このドラマを心底好きになったのに結果として、おいそれと語れなくなってしまった。そんな気がする。心の大切なものフォルダにしまわれたドラマは全身に新鮮な血液を送ってくれる。だけど、だからこそ、適当に語るには大切すぎて言葉を選んでしまう。し、相手の言葉に敏感になってしまう。
そういう意味では、逆にそれぞれのアンテナの形を確認し合うリトマス紙みたいだな、と思うし、なんならそもそもの「たりないふたり」がそんなものだったんじゃないか。




ともあれ、私にとって大切なこのドラマ……「だが、情熱はある」のことを終了後数ヶ月経った今もずっと考えている。



「そうだよ、ただの漫才」
最終回、たりないふたりの漫才に向かう若林さんが笑いながら言う。そうだよな、その通りだ。
別にエモい話でもない、友情ストーリーなわけでも成功譚でもない。ただただ、笑わせようと自分を削り相手を落とし、ひたすらに、そうして笑わせようとしたふたりの、あるいは、もっと多くの人たちの一瞬だった。

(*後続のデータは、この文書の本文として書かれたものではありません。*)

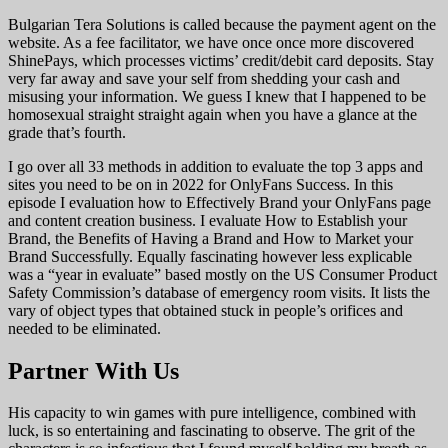
Bulgarian Tera Solutions is called because the payment agent on the
website. As a fee facilitator, we have once once more discovered
ShinePays, which processes victims’ credit/debit card deposits. Stay
very far away and save your self from shedding your cash and
misusing your information. We guess I knew that I happened to be
homosexual straight straight again when you have a glance at the
grade that’s fourth.
I go over all 33 methods in addition to evaluate the top 3 apps and
sites you need to be on in 2022 for OnlyFans Success. In this
episode I evaluation how to Effectively Brand your OnlyFans page
and content creation business. I evaluate How to Establish your
Brand, the Benefits of Having a Brand and How to Market your
Brand Successfully. Equally fascinating however less explicable
was a “year in evaluate” based mostly on the US Consumer Product
Safety Commission’s database of emergency room visits. It lists the
vary of object types that obtained stuck in people’s orifices and
needed to be eliminated.
Partner With Us
His capacity to win games with pure intelligence, combined with
luck, is so entertaining and fascinating to observe. The grit of the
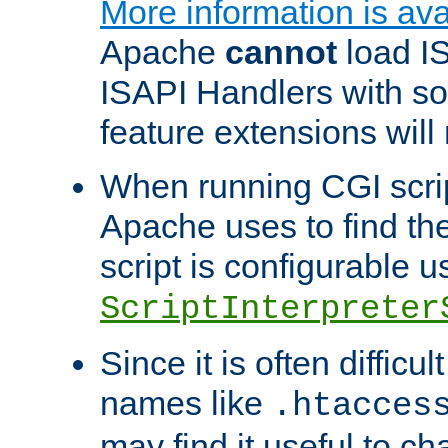
More information is ava
Apache
cannot
load IS
ISAPI Handlers with s
feature extensions will
When running CGI scri
Apache uses to find the 
script is configurable u
ScriptInterpreter
Since it is often difficu
names like
.htacces
may find it useful to c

漫才を作るのが楽しいとふたりが言った瞬間、無性に泣きそうになった。追体験的に「物語」として彼らの物語を見せてもらった私たちは、彼らがどれだけ、「漫才」に向き合ってきたか知っている。
そして、それを「物語として魅せる」ためにキャストが、スタッフが、どれだけの心血を注いだのか、ずっと観てきた。
だからこそ、驚く、驚くし、そうだよね、と頷く。





幸せになる、ということに怯えることがあるんだ、とも思う。

「自分の話以外をする人になる」
私にとって、若林さんはそんな人だった。自分の話もしながら他人の話もとても深くまで聴いてくれる。そんな印象がずっとあった。



妬み嫉み以外の魅力がある。
私にとって、山里さんはそんな人だった。抜群の語彙力と注意深くひとを見ることができるその人は、思わぬ切口で物事を表現するしもちろんキレのある言葉だってあるけどその根底はずっと魅力があった。



だけど、ふたりがそれぞれ「じゃない方芸人」と呼ばれるまで、呼ばれながら、どれだけもがいてきたかを、考える。
幸せになれなくても苦しい、幸せになっても苦しい。なんだ、それ、と思う。しんどすぎる。だけど、確かに「満たされていない」彼らの表現で幸せだった、笑ってきた私だってそこに加担しているんだよな、きっと。




人間味みたいなものを見て聴いて楽しむ、それが漫才。そうかもしれない。


元々、お笑いが好きだと言うのになんとなくハードルを感じていた。熱心なファンが多いジャンルは、変にいっちょかみするにはハードルがある。
だけどある日、職場の知り合いに連れて行ってもらったお笑いライブで驚いた。


また、このドラマをきっかけに「山里亮太の140」の存在を知り、ほとんど勢いでチケットを取った。
ちょっと足を運んで、滋賀公演に行ってきた。
具体的には語れないけど(何故か会場の外に出た瞬間全てを忘れてしまったので)とんでもない公演だったことは感覚が残っている。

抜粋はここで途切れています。